Tuesday, January 20, 2004

Byzantium

Glenn Reynolds links to Showstoppers, a Weekly Standard article by Richard Schultz, which describes the different ways which members of the Clinton and Bush administrations found to avoid using Special Operations Forces against Islamic terrorism, even when they had manifestly become a threat. The State Department led the effort to classify terrorism as a crime, not an act of war. Others believed that terrorism simply had to be endured, a chronic blood-price that had to be paid for the leadership of the world. Then there were brass who feared embarking on any action that would lead to American casualties, who saw their careers ended by a new "Blackhawk Down" incident. Defense Department lawyers actually argued that Title 10 of the US Code actually prohibited the use of the SOF against shadowy terrorist targets, arguing that the power was reserved to the Central Intelligence Agency. The institutional mistrust of the special operators by the regular military establishment made some in the brass unwilling to trust them to take the fight to the enemy, fearing they would start something that would drag the whole service in. A few outsiders, some of whom were civilians, attempted to argue, especially after the embassy bombings and the attack on the USS Cole, that something had to be done, only to be faced down by professionals who shoved their campaign ribbons in their faces. Anyway, some argued, the Special Forces as constituted were too complex to use and intelligence was too vague to act upon. And so reliance continued to be placed on rag-tag emigre groups, diplomacy and the odd cruise missile strike to slow the snaking tentacles of Islamic terrorism.
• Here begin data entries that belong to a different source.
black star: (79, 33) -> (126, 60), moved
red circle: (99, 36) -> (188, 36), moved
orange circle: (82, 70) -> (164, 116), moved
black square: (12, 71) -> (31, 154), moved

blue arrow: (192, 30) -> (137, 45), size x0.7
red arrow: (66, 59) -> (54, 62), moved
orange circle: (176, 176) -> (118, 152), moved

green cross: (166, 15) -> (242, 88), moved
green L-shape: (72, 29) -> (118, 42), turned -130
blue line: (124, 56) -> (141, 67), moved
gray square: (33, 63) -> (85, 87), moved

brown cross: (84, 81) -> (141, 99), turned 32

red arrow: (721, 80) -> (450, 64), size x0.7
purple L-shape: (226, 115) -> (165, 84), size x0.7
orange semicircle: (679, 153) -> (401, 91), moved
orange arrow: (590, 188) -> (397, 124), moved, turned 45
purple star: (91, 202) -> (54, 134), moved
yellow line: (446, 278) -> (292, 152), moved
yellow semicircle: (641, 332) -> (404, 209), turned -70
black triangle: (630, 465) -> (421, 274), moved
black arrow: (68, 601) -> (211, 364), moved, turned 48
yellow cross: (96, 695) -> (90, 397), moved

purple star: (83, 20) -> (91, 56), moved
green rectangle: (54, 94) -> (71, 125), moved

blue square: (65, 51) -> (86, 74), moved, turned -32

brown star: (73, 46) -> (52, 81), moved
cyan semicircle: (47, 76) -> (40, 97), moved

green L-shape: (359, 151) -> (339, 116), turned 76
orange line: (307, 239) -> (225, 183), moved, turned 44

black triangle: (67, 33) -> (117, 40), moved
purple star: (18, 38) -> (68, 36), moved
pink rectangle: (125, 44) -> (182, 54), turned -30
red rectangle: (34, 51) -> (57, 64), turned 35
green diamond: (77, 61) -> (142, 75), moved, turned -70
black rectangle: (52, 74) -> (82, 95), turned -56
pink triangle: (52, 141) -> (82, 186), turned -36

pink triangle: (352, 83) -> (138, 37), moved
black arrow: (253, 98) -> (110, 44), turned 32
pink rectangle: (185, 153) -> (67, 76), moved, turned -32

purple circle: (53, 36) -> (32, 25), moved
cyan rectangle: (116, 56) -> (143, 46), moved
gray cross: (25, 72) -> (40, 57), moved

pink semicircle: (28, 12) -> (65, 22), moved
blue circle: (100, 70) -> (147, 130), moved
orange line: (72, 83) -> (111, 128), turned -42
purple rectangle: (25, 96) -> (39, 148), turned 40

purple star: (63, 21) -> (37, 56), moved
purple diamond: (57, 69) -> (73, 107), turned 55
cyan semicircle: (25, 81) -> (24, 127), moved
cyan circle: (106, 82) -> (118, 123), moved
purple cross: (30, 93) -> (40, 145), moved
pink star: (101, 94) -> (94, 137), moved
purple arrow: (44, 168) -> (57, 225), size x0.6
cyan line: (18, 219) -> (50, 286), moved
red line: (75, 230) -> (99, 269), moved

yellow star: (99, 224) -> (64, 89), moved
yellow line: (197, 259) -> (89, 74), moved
Schultz's article is both less and more important than it seems. Less, because it refers to restrictions on one mode of combat -- the special operations forces -- who are by no means the only mode of combat. But it is more important than might appear at first glance, because the restrictions on the special operators illustrate the general restraints which still confine every aspect of the nation's capacity to defeat the enemy. Whether it is the need to mollify the United Nations, to avoid offending certain religious groups, to avoid economic shock, to win elections or the need to avoid giving a hostile media a story on which to hang a hook; a variety of showstoppers continue to form the labyrinth through which Americans must wend their way to victory -- if its achievement has not been declared unacceptably insensitive.